Group feeding was the story of the day.
I had been down on the meadow by the reservoir doing a worm survey in two places - neutral soil but only one worm in each place. It was too dry. The poor second worm was in diapause - estivating to wait out the dry conditions.
Anyway, a few days before, Mischa had told me about the swifts there screaming around her head, so close that it was magical. I'd experienced it briefly that day, but this time, after I had replaced the soil and the turf, I just sat there for... it could have been two minutes or ten. They came so close I could hear the whir of their wings, see the glint of eyes. Twice two chased each other - the most incredible acrobatics. The precision. The pace.

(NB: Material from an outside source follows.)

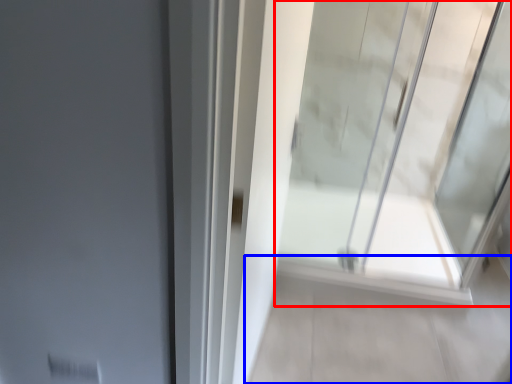 Question: Which of the following is the closest to the observer, window (highlighted by a red box) or path (highlighted by a blue box)?

Choices:
 (A) window
 (B) path

Answer: (A)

It was heart-stopping. I felt, I really felt... oh, this is embarrassing but this is what came to me... in the presence of the Goddess. It was transcendent.
I have been trying to write... it started as... What am I to them? As dull as a stone, as still as a tree... I was thinking of the speed of their mental processing, the processing of their vision, which is so much faster than ours. In Being a Beast, Charles Foster* thinks that they slow time by being so fast... they experience, say, five times more per second than we do - so it's as though a second is five times longer. They mold time, they carve air, they stitch continents together and earth is as nothing to them....
Work in progress...
Sky dancers, wind skaters, scimitar-winged -
black silhouettes carving air with their speed -
swifts - made of a substance finer than flesh
which too solid earth cannot hold or suppress.
My life slows to these stretched moments -
time remolded by spiraling flight.
Close - so close - whirring wings stir my senses.
And the goddess is here, just out of my sight.
*Foster has written another book all about swifts. Might have to read it now.
Wonderful about the swifts! Reading about them. I'm checking with sister if there are any on PEI. Don't think so. I like very much how you share the experience in your poem -- their speed and that sense of stretched time!